La transition énergétique mondiale était le thème dominant de la London Metal Exchange (LME) Week de cette année, le rassemblement annuel des producteurs, utilisateurs et négociants de métaux du monde entier.
Il est vrai que le chemin métallique vers la carboneutralité s’avère beaucoup plus semé d’embûches que prévu. Les prix des métaux utilisés dans les batteries, comme le lithium, le cobalt et le nickel, ont explosé au cours de l’année dernière. Une offre trop importante a été mise en place trop rapidement, au moment même où les ventes de véhicules électriques ont connu une période de ralentissement.
Mais la promesse d’un futur boom reste intacte.

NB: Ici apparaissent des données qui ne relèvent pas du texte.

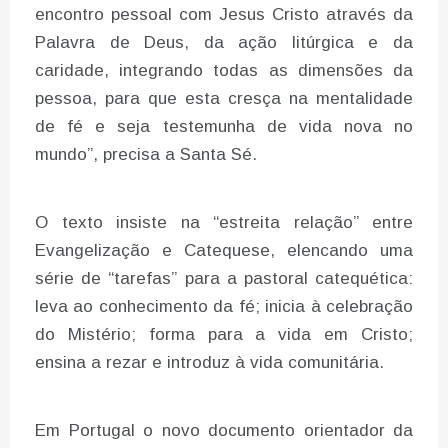
encontro pessoal com Jesus Cristo através da
Palavra de Deus, da ação litúrgica e da
caridade, integrando todas as dimensões da
pessoa, para que esta cresça na mentalidade
de fé e seja testemunha de vida nova no
mundo”, precisa a Santa Sé.
O texto insiste na “estreita relação” entre
Evangelização e Catequese, elencando uma
série de “tarefas” para a pastoral catequética:
leva ao conhecimento da fé; inicia à celebração
do Mistério; forma para a vida em Cristo;
ensina a rezar e introduz à vida comunitária.
Em Portugal o novo documento orientador da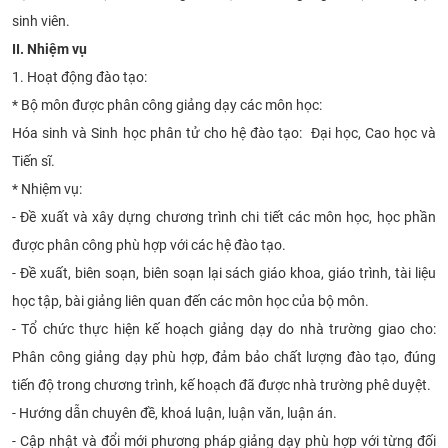
sinh viên.
CỰU NGƯỜI HỌC
II. Nhiệm vụ
1. Hoạt động đào tạo:
* Bộ môn được phân công giảng dạy các môn học:
Hóa sinh và Sinh học phân tử cho hệ đào tạo: Đại học, Cao học và
Tiến sĩ.
* Nhiệm vụ:
- Đề xuất và xây dựng chương trình chi tiết các môn học, học phần
được phân công phù hợp với các hệ đào tạo.
- Đề xuất, biên soạn, biên soạn lại sách giáo khoa, giáo trình, tài liệu
học tập, bài giảng liên quan đến các môn học của bộ môn.
- Tổ chức thực hiện kế hoạch giảng dạy do nhà trường giao cho:
Phân công giảng dạy phù hợp, đảm bảo chất lượng đào tạo, đúng
tiến độ trong chương trình, kế hoạch đã được nhà trường phê duyệt.
- Hướng dẫn chuyên đề, khoá luận, luận văn, luận án.
- Cập nhật và đổi mới phương pháp giảng dạy phù hợp với từng đối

De nombreux métaux clés de la transition énergétique devraient être confrontés à des pénuries d’approvisionnement au cours de cette décennie, certains dès cette année, selon BloombergNEF.
Le cabinet de recherche prédit que le monde aura besoin de trois milliards de tonnes de métaux entre 2024 et 2050 pour atteindre les objectifs mondiaux en matière d’émissions. Ce chiffre double pour atteindre six milliards dans un scénario zéro émission nette.
Il s'agit d'un discours haussier séduisant, en particulier lorsque la réalité actuelle est celle d'une demande de métaux faible, alors que le moteur de croissance chinois échoue et que le secteur manufacturier européen se contracte.
Et c’est une question qui commence à susciter un intérêt beaucoup plus large. Le secteur des fonds, qui sous-pondère les métaux depuis plus d’une décennie, lorgne désormais les opportunités offertes par la transition énergétique.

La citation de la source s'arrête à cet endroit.